▶ _WHAT TO WORK ON_
Every line in the entries that holds "mushroom" should be identified and copied.

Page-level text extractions
--- START ---

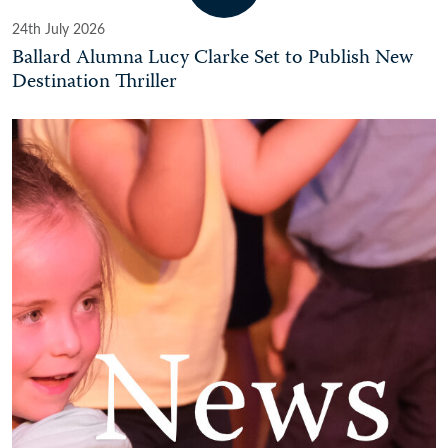
24th July 2026
Ballard Alumna Lucy Clarke Set to Publish New
Destination Thriller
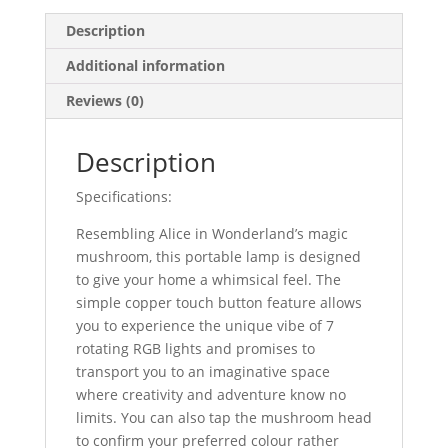
Description
Additional information
Reviews (0)
Description
Specifications:
Resembling Alice in Wonderland’s magic
mushroom, this portable lamp is designed
to give your home a whimsical feel. The
simple copper touch button feature allows
you to experience the unique vibe of 7
rotating RGB lights and promises to
transport you to an imaginative space
where creativity and adventure know no
limits. You can also tap the mushroom head
to confirm your preferred colour rather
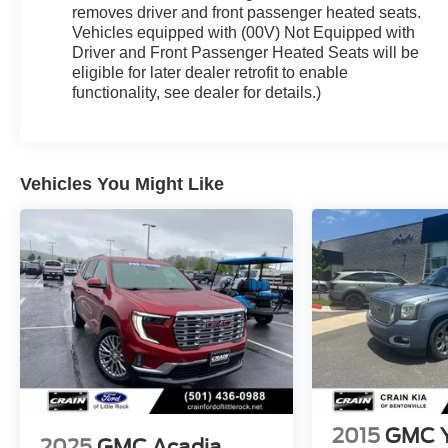
removes driver and front passenger heated seats.
Vehicles equipped with (00V) Not Equipped with
Driver and Front Passenger Heated Seats will be
eligible for later dealer retrofit to enable
functionality, see dealer for details.)
Vehicles You Might Like
2015
GMC 
2025
GMC Acadia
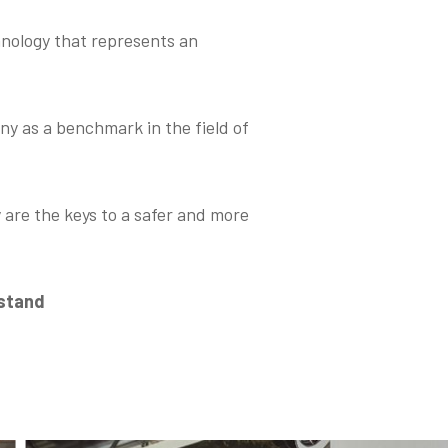
hnology that represents an
y as a benchmark in the field of
 are the keys to a safer and more
 stand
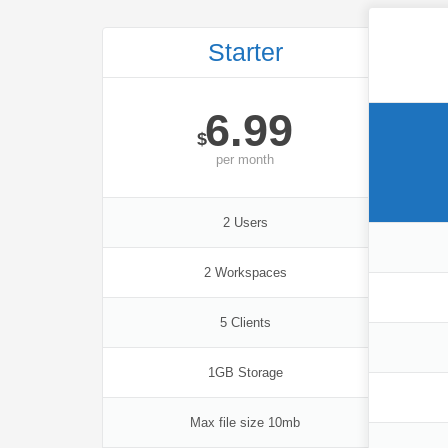
Starter
6.99
$
per
month
2 Users
2 Workspaces
5 Clients
1GB Storage
Max file size 10mb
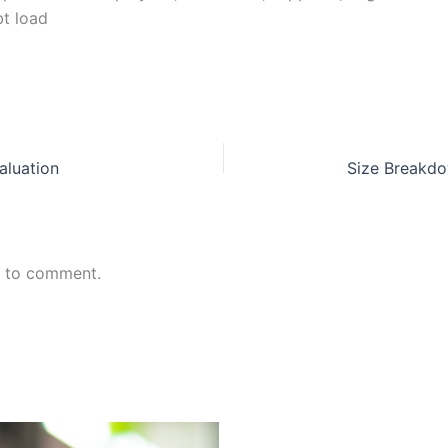
t load
aluation
Size Breakdo
n to comment.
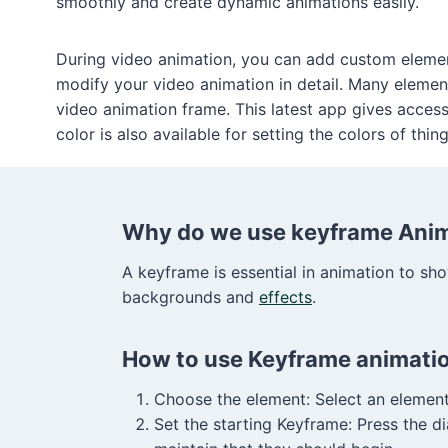
smoothly and create dynamic animations easily.
During video animation, you can add custom elemen
modify your video animation in detail. Many element
video animation frame. This latest app gives acces
color is also available for setting the colors of thing
Why do we use keyframe Anima
A keyframe is essential in animation to show
backgrounds and
effects
.
How to use Keyframe animati
Choose the element: Select an element 
Set the starting Keyframe: Press the 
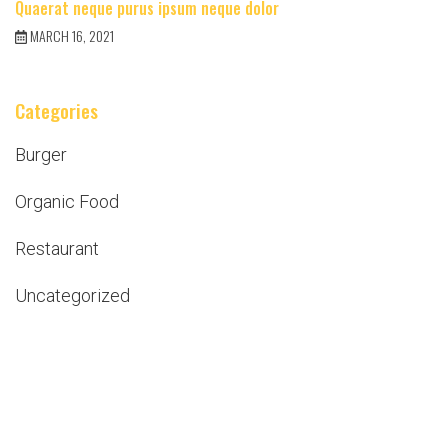
Quaerat neque purus ipsum neque dolor
MARCH 16, 2021
Categories
Burger
Organic Food
Restaurant
Uncategorized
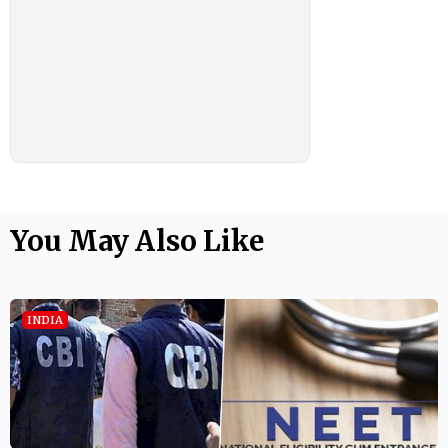
You May Also Like
INDIA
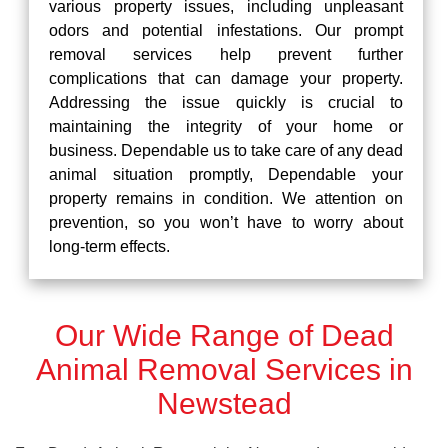
various property issues, including unpleasant
odors and potential infestations. Our prompt
removal services help prevent further
complications that can damage your property.
Addressing the issue quickly is crucial to
maintaining the integrity of your home or
business. Dependable us to take care of any dead
animal situation promptly, Dependable your
property remains in condition. We attention on
prevention, so you won’t have to worry about
long-term effects.
Our Wide Range of Dead
Animal Removal Services in
Newstead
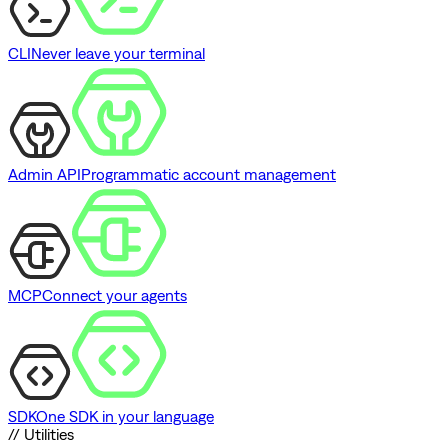
CLI
Never leave your terminal
Admin API
Programmatic account management
MCP
Connect your agents
SDK
One SDK in your language
// Utilities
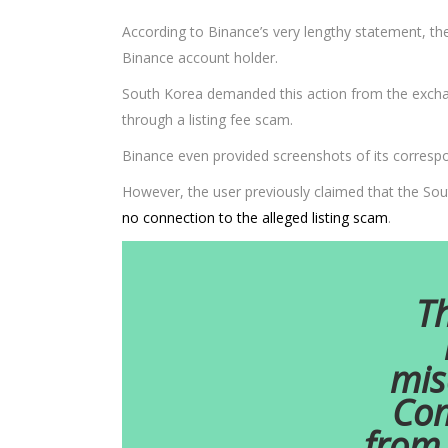
According to Binance’s very lengthy statement, t
Binance account holder.
South Korea demanded this action from the exchan
through a listing fee scam.
Binance even provided screenshots of its correspon
However, the user previously claimed that the Sou
no connection to the alleged listing scam
.
Th
mis
Com
from 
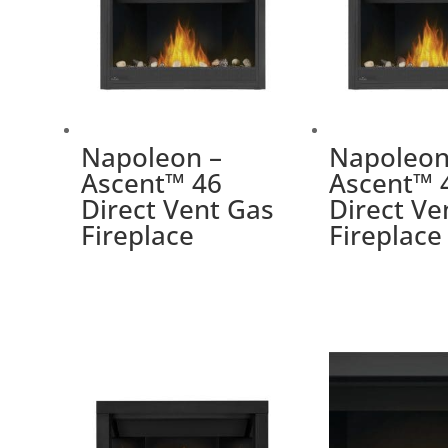
Napoleon –
Napoleon
Ascent™ 46
Ascent™ 
Direct Vent Gas
Direct Ve
Fireplace
Fireplace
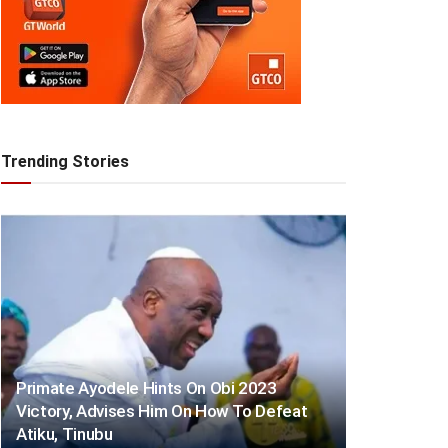
Trending Stories
Primate Ayodele Hints On Obi 2023
Victory, Advises Him On How To Defeat
Atiku, Tinubu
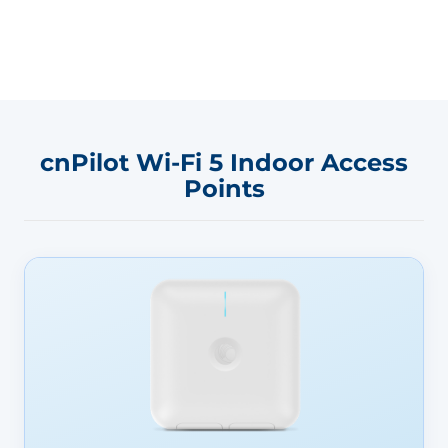
cnPilot Wi-Fi 5 Indoor Access
Points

--- END ---

▶ _TASK RESPONSE_
mushroom, this portable lamp is designed
limits. You can also tap the mushroom head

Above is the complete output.